İddianame ve Yargı Süreci: Ağır Suçlamalar
İstanbul Cumhuriyet Başsavcılığı tarafından hazırlanan iddianame, Turan ve Aras’ı “zincirleme şekilde basın yoluyla yanıltıcı bilgi yaymak” suçundan 1 yıl 10 aydan 5 yıl 6 aya kadar hapis cezasıyla yargılıyor. Ayrıca, “adil yargılamayı etkilemeye teşebbüs” suçundan da 50 günden az olmamak üzere adli para cezası talep ediliyor. İddianame, yöneticilerin konuşmalarında “içeriğini bilmedikleri siyasi, hukuki ve adli olaylar hakkında değerlendirme yaparak hukuki güvensizlik algısı yarattığını” iddia ediyor. 14 Şubat’ta başlayan soruşturma kapsamında, Turan ve Aras polis eşliğinde ifadeye götürüldü ve nöbetçi hakimlik tarafından yurt dışı çıkış yasağı ile adli kontrol şartıyla serbest bırakıldı. Bu süreç, özellikle CHP Genel Başkanı Özgür Özel tarafından “siyasi baskı” olarak eleştirildi ve kamuoyunda yoğun tartışmalara yol açtı.

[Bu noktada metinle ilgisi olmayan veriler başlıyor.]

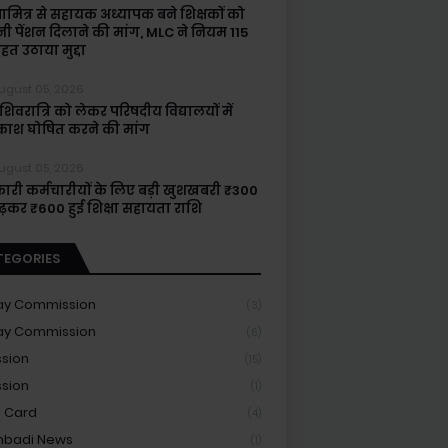
षामित्र से सहायक अध्यापक बने शिक्षकों को
नी पेंशन दिलाने की मांग, MLC ने नियम 115
हत उठाया मुद्दा
ugust 05, 2026
िवरात्रि को लेकर परिषदीय विद्यालयों में
ाश घोषित करने की मांग
ugust 05, 2026
ारी कर्मचारीयों के लिए बड़ी खुशखबरी ₹300
बढ़कर ₹600 हुई शिक्षा सहायता राशि
TEGORIES
ay Commission
(3)
ay Commission
(6)
sion
(15)
sion
(1)
 Card
(4)
nbadi News
(1)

Mahkemenin Ara Kararı ve Savunmalar
20 Mayıs’ta İstanbul 28. Asliye Ceza Mahkemesi’nde görülen ilk duruşmada, Orhan Turan ve Ömer Arif Aras savunma yaptı. Turan, aylık gelirinin 1 milyon TL olduğunu, makine mühendisi olarak yalıtım sektöründe faaliyet gösterdiğini ve 80 ülkeye ihracat yaptığını belirtti. Konuşmasının TÜSİAD’ın tüzüğüne uygun olduğunu ve hukukun üstünlüğüne vurgu yaptığını savundu. Aras ise aylık gelirinin 900 bin TL olduğunu, 38 yıldır aynı bankada çalıştığını ve konuşmasının TÜSİAD’ın “Perspektif 2025” raporuna dayandığını ifade etti. Aras, suçlamaların delilsiz ve dayanaksız olduğunu, ifadelerinin ifade özgürlüğü kapsamında değerlendirilmesi gerektiğini vurguladı. Mahkeme, savcının 5 yıl 6 ay hapis talebine rağmen, yurt dışı çıkış yasağını ve adli kontrol şartını kaldırarak davayı 23 Eylül’e erteledi. Bu karar, iş dünyasında olumlu bir gelişme olarak karşılandı.